Assignment: Across the entries below, determine how many lines include the word "date". State only the resulting number.

Working data:
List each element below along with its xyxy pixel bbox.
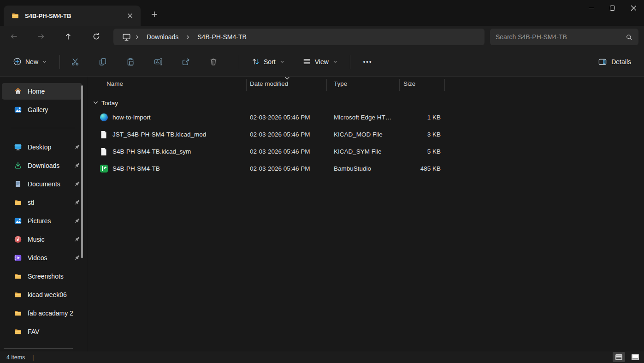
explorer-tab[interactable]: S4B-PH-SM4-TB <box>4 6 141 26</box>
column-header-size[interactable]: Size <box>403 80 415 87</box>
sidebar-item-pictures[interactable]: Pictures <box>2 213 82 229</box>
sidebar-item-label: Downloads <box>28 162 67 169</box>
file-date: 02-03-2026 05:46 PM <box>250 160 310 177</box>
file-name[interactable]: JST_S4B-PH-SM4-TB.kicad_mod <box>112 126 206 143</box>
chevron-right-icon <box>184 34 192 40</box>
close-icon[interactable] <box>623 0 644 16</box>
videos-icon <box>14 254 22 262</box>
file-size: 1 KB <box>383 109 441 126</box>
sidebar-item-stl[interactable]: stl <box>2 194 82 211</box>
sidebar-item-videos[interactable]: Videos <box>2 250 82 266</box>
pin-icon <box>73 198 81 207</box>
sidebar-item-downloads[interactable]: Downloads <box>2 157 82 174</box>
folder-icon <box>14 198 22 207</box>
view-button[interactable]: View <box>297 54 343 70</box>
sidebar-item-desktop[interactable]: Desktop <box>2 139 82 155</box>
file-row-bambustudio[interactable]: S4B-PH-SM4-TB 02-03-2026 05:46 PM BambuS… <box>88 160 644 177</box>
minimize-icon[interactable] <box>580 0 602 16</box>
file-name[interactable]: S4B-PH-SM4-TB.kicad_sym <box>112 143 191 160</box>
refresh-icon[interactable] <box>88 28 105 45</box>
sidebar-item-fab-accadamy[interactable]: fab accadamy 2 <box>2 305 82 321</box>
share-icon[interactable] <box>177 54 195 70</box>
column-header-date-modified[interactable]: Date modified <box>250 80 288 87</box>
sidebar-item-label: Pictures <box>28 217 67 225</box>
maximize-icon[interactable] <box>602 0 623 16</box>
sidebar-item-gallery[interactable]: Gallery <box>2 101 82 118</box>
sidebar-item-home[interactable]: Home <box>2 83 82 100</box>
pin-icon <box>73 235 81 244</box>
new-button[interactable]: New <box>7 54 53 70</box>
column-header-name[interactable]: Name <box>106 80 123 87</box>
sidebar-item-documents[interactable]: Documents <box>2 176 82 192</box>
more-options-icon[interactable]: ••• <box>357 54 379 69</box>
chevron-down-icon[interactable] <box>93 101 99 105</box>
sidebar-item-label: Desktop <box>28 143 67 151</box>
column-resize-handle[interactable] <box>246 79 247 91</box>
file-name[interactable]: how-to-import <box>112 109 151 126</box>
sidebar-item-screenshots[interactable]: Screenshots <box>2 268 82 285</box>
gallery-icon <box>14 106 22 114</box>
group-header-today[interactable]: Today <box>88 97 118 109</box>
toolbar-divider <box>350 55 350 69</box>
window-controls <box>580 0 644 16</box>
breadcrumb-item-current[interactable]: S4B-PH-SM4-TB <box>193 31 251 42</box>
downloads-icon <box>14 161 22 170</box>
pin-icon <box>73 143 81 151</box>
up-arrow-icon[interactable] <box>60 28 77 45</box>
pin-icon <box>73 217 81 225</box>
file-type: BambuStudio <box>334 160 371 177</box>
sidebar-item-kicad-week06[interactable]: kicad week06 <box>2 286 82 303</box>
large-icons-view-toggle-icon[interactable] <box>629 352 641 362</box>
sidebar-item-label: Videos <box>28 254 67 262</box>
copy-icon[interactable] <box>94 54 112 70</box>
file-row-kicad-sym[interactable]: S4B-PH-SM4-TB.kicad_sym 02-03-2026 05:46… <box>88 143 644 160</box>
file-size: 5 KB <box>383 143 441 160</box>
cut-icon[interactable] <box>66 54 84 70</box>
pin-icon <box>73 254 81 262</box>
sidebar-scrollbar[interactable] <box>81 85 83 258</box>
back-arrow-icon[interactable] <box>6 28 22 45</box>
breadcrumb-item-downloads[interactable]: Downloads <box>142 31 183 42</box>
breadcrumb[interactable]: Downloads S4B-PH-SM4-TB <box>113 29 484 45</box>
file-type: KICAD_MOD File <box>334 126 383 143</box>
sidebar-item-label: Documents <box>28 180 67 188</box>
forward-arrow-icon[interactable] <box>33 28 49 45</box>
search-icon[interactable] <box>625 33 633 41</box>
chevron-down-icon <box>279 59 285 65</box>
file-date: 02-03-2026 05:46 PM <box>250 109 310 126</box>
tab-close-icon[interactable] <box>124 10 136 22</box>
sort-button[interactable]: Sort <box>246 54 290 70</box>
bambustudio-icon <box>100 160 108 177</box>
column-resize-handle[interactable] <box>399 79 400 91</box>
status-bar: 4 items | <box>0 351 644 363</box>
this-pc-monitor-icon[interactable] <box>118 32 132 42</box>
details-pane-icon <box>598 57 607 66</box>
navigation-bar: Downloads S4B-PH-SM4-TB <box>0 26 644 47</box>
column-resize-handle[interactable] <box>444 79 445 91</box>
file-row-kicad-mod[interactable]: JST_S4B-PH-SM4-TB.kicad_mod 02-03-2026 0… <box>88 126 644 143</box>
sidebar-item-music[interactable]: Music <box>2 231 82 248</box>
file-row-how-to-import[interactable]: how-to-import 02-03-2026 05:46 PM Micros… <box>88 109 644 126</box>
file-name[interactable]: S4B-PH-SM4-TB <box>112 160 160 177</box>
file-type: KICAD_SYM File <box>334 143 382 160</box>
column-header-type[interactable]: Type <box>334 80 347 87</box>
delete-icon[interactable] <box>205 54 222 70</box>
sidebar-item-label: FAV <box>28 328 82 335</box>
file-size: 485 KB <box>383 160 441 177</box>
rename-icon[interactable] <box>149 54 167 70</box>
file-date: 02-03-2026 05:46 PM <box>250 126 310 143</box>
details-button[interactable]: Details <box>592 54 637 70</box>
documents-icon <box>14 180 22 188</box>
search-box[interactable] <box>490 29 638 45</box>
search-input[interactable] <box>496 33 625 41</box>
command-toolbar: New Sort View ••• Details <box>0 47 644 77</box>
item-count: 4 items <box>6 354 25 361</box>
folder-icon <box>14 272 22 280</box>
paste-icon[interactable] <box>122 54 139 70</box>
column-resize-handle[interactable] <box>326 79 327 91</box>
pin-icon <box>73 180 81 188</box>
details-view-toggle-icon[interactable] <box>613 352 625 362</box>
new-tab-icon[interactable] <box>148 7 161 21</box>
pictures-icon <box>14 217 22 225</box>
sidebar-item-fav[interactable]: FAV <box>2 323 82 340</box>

Written solution: 4